[Work to be completed]:
Omit the pictures, then write out every entry exactly as it reads.

[Dataset excerpts]:

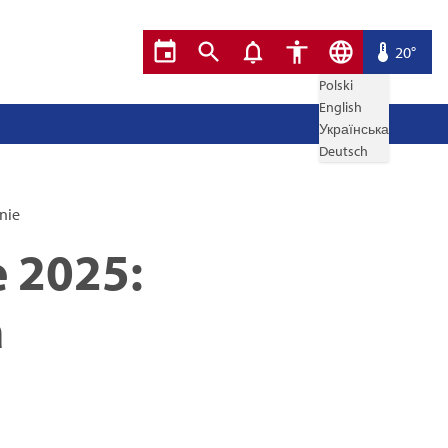
20°
Polski
English
Українська
Deutsch
nie
e 2025:
a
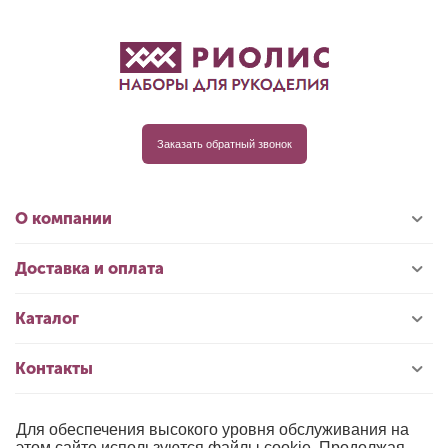
Заказать обратный звонок
О компании
Доставка и оплата
Каталог
Контакты
Для обеспечения высокого уровня обслуживания на
© 1996-2026 «РИОЛИС»
этом сайте используются файлы cookie. Продолжая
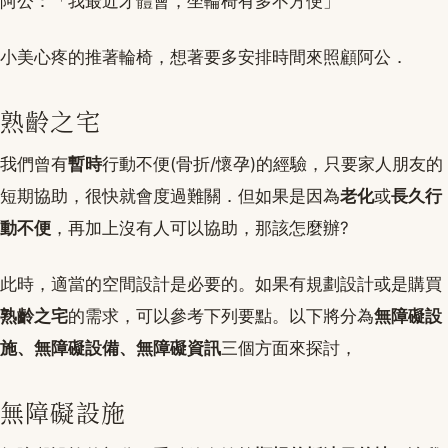
阿公：「我最近才體會，坐輪椅有多不方便」
小美心疼的推著輪椅，想著要多安排時間來照顧阿公．
熟齡之宅
我們曾有
暫時
行動不便(骨折/懷孕)的經驗，只要家人朋友的
短期協助，很快就會度過難關．但如果是因為
老化
或
長久行
動不便
，再加上沒有人可以協助，那該怎麼辦?
此時，適當的空間設計是必要的。如果有規劃設計或是購買
熟齡之宅
的需求，可以參考下列要點。以下將分為
無障礙設
施、無障礙設備、無障礙資訊
三個方面來探討，
無障礙設施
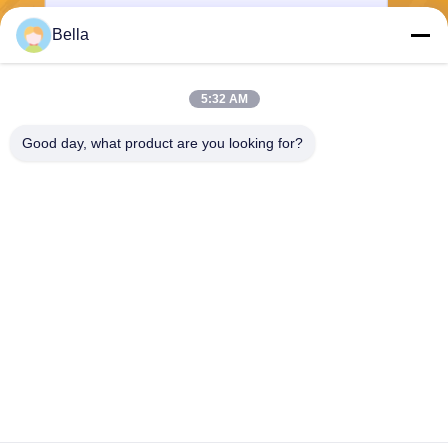
Bella
Envoyer
5:32 AM
Good day, what product are you looking for?
Shanghai Yixin Chemical Co., Ltd.
info@yixinchemical.com
86-21-59159725
Aucun .818 Tianzhu Rd, sect
eur de Jiading, Changhaï, C
hine
Bonne qualité de la Chine Sels de nitrate Fournisseur. © de Copyright 2026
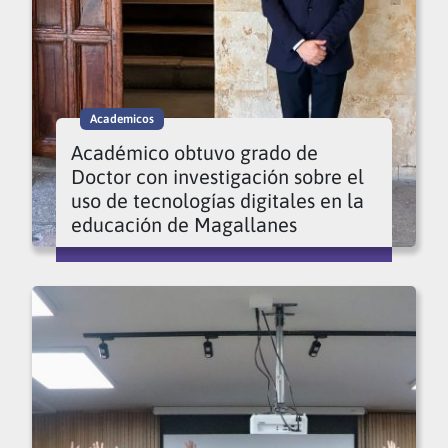
Academicos
Académico obtuvo grado de
Doctor con investigación sobre el
uso de tecnologías digitales en la
educación de Magallanes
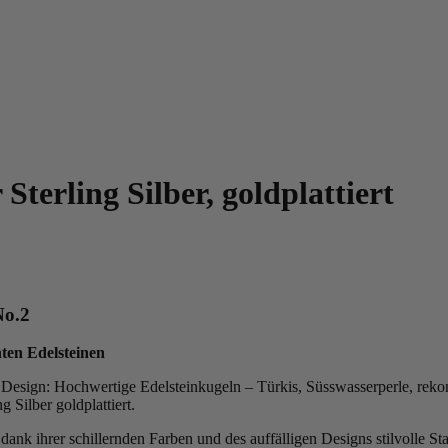
Sterling Silber, goldplattiert
No.2
hten Edelsteinen
gn: Hochwertige Edelsteinkugeln – Türkis, Süsswasserperle, rekonstr
Silber goldplattiert.
t dank ihrer schillernden Farben und des auffälligen Designs stilvolle St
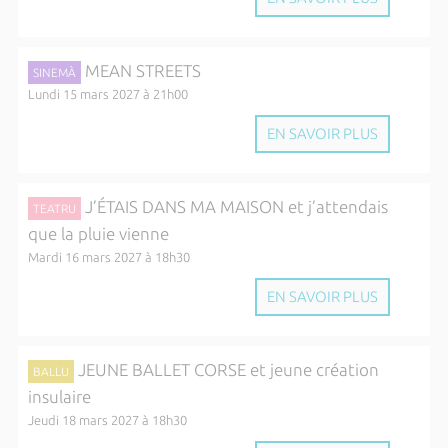
MEAN STREETS
SINEMÀ
Lundi 15 mars 2027 à 21h00
EN SAVOIR PLUS
J’ÉTAIS DANS MA MAISON et j’attendais
TEATRU
que la pluie vienne
Mardi 16 mars 2027 à 18h30
EN SAVOIR PLUS
JEUNE BALLET CORSE et jeune création
BALLU
insulaire
Jeudi 18 mars 2027 à 18h30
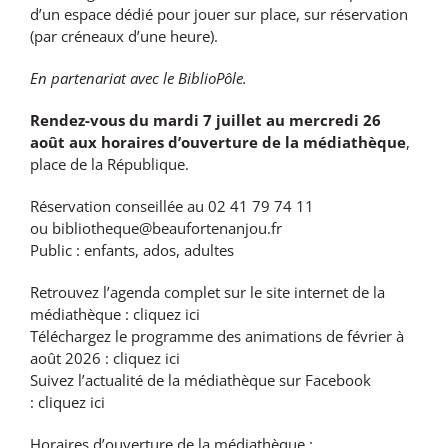
d’un espace dédié pour jouer sur place, sur réservation
(par créneaux d’une heure).
En partenariat avec le BiblioPôle.
Rendez-vous du mardi 7 juillet au mercredi 26
août aux horaires d’ouverture de la médiathèque
,
place de la République.
Réservation conseillée au 02 41 79 74 11
ou
bibliotheque@beaufortenanjou.fr
Public : enfants, ados, adultes
Retrouvez l’agenda complet sur le site internet de la
médiathèque :
cliquez ici
Téléchargez le programme des animations de février à
août 2026 :
cliquez ici
Suivez l’actualité de la médiathèque sur Facebook
:
cliquez ici
Horaires d’ouverture de la médiathèque :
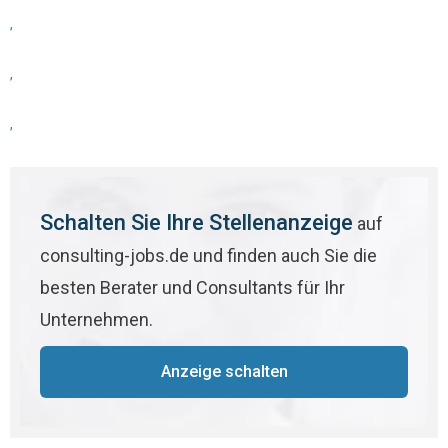
,
,
,
Schalten Sie Ihre Stellenanzeige
auf
consulting-jobs.de und finden auch Sie die
besten Berater und Consultants für Ihr
Unternehmen.
Anzeige schalten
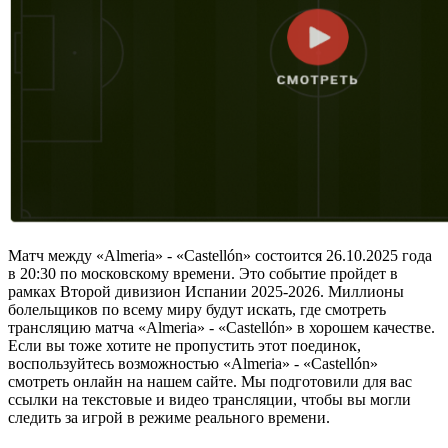
Матч между «Almeria» - «Castellón» состоится 26.10.2025 года
в 20:30 по московскому времени. Это событие пройдет в
рамках Второй дивизион Испании 2025-2026. Миллионы
болельщиков по всему миру будут искать, где смотреть
трансляцию матча «Almeria» - «Castellón» в хорошем качестве.
Если вы тоже хотите не пропустить этот поединок,
воспользуйтесь возможностью «Almeria» - «Castellón»
смотреть онлайн на нашем сайте. Мы подготовили для вас
ссылки на текстовые и видео трансляции, чтобы вы могли
следить за игрой в режиме реального времени.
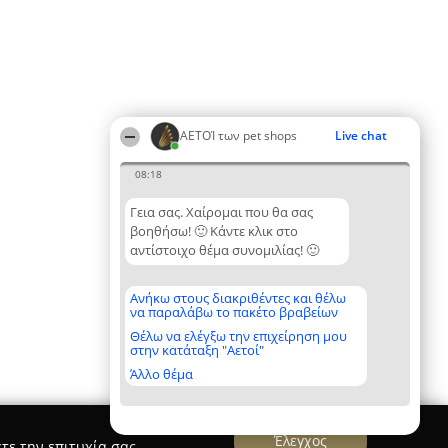
ΑΕΤΟΊ των pet shops
Live chat
08:18
Γεια σας. Χαίρομαι που θα σας
βοηθήσω! 🙂 Κάντε κλικ στο
αντίστοιχο θέμα συνομιλίας! 🙂
Ανήκω στους διακριθέντες και θέλω
να παραλάβω το πακέτο βραβείων
Θέλω να ελέγξω την επιχείρηση μου
στην κατάταξη "Αετοί"
Άλλο θέμα
Έλεγχος
τε την επιτυχία σας.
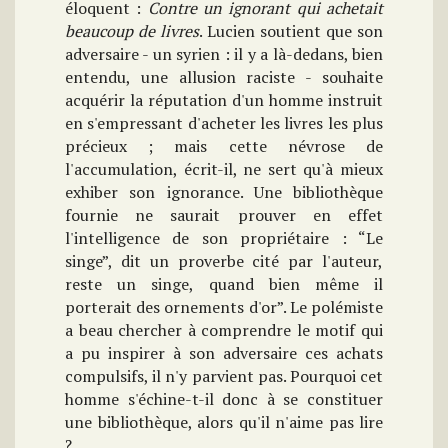
éloquent :
Contre un ignorant qui achetait
beaucoup de livres
. Lucien soutient que son
adversaire - un syrien : il y a là-dedans, bien
entendu, une allusion raciste - souhaite
acquérir la réputation d'un homme instruit
en s'empressant d'acheter les livres les plus
précieux ; mais cette névrose de
l'accumulation, écrit-il, ne sert qu'à mieux
exhiber son ignorance. Une bibliothèque
fournie ne saurait prouver en effet
l'intelligence de son propriétaire : “Le
singe”, dit un proverbe cité par l'auteur,
reste un singe, quand bien même il
porterait des ornements d'or”. Le polémiste
a beau chercher à comprendre le motif qui
a pu inspirer à son adversaire ces achats
compulsifs, il n'y parvient pas. Pourquoi cet
homme s'échine-t-il donc à se constituer
une bibliothèque, alors qu'il n'aime pas lire
?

[Answer to this task]:
20°
Polski
English
Українська
Deutsch
nie
e 2025:
a
Заказать обратный звонок
О компании
Доставка и оплата
Каталог
Контакты
Для обеспечения высокого уровня обслуживания на
© 1996-2026 «РИОЛИС»
этом сайте используются файлы cookie. Продолжая
阿公：「我最近才體會，坐輪椅有多不方便」
小美心疼的推著輪椅，想著要多安排時間來照顧阿公．
熟齡之宅
我們曾有
暫時
行動不便(骨折/懷孕)的經驗，只要家人朋友的
短期協助，很快就會度過難關．但如果是因為
老化
或
長久行
動不便
，再加上沒有人可以協助，那該怎麼辦?
此時，適當的空間設計是必要的。如果有規劃設計或是購買
熟齡之宅
的需求，可以參考下列要點。以下將分為
無障礙設
施、無障礙設備、無障礙資訊
三個方面來探討，
無障礙設施
Bella
Envoyer
5:32 AM
Good day, what product are you looking for?
Shanghai Yixin Chemical Co., Ltd.
info@yixinchemical.com
86-21-59159725
Aucun .818 Tianzhu Rd, sect
eur de Jiading, Changhaï, C
hine
Bonne qualité de la Chine Sels de nitrate Fournisseur. © de Copyright 2026
Academicos
Académico obtuvo grado de
Doctor con investigación sobre el
uso de tecnologías digitales en la
educación de Magallanes
Sterling Silber, goldplattiert
No.2
hten Edelsteinen
gn: Hochwertige Edelsteinkugeln – Türkis, Süsswasserperle, rekonstr
Silber goldplattiert.
t dank ihrer schillernden Farben und des auffälligen Designs stilvolle St
MEAN STREETS
SINEMÀ
Lundi 15 mars 2027 à 21h00
EN SAVOIR PLUS
J’ÉTAIS DANS MA MAISON et j’attendais
TEATRU
que la pluie vienne
Mardi 16 mars 2027 à 18h30
EN SAVOIR PLUS
JEUNE BALLET CORSE et jeune création
BALLU
insulaire
Jeudi 18 mars 2027 à 18h30
d’un espace dédié pour jouer sur place, sur réservation
(par créneaux d’une heure).
En partenariat avec le BiblioPôle.
Rendez-vous du mardi 7 juillet au mercredi 26
août aux horaires d’ouverture de la médiathèque
,
place de la République.
Réservation conseillée au 02 41 79 74 11
ou
bibliotheque@beaufortenanjou.fr
Public : enfants, ados, adultes
Retrouvez l’agenda complet sur le site internet de la
médiathèque :
cliquez ici
Téléchargez le programme des animations de février à
août 2026 :
cliquez ici
Suivez l’actualité de la médiathèque sur Facebook
:
cliquez ici
Horaires d’ouverture de la médiathèque :
,
,
,
Schalten Sie Ihre Stellenanzeige
auf
consulting-jobs.de und finden auch Sie die
besten Berater und Consultants für Ihr
Unternehmen.
Anzeige schalten
Матч между «Almeria» - «Castellón» состоится 26.10.2025 года
в 20:30 по московскому времени. Это событие пройдет в
рамках Второй дивизион Испании 2025-2026. Миллионы
болельщиков по всему миру будут искать, где смотреть
трансляцию матча «Almeria» - «Castellón» в хорошем качестве.
Если вы тоже хотите не пропустить этот поединок,
воспользуйтесь возможностью «Almeria» - «Castellón»
смотреть онлайн на нашем сайте. Мы подготовили для вас
ссылки на текстовые и видео трансляции, чтобы вы могли
следить за игрой в режиме реального времени.
ΑΕΤΟΊ των pet shops
Live chat
08:18
Γεια σας. Χαίρομαι που θα σας
βοηθήσω! 🙂 Κάντε κλικ στο
αντίστοιχο θέμα συνομιλίας! 🙂
Ανήκω στους διακριθέντες και θέλω
να παραλάβω το πακέτο βραβείων
Θέλω να ελέγξω την επιχείρηση μου
στην κατάταξη "Αετοί"
Άλλο θέμα
Έλεγχος
τε την επιτυχία σας.
éloquent :
Contre un ignorant qui achetait
beaucoup de livres
. Lucien soutient que son
adversaire - un syrien : il y a là-dedans, bien
entendu, une allusion raciste - souhaite
acquérir la réputation d'un homme instruit
en s'empressant d'acheter les livres les plus
précieux ; mais cette névrose de
l'accumulation, écrit-il, ne sert qu'à mieux
exhiber son ignorance. Une bibliothèque
fournie ne saurait prouver en effet
l'intelligence de son propriétaire : “Le
singe”, dit un proverbe cité par l'auteur,
reste un singe, quand bien même il
porterait des ornements d'or”. Le polémiste
a beau chercher à comprendre le motif qui
a pu inspirer à son adversaire ces achats
compulsifs, il n'y parvient pas. Pourquoi cet
homme s'échine-t-il donc à se constituer
une bibliothèque, alors qu'il n'aime pas lire
?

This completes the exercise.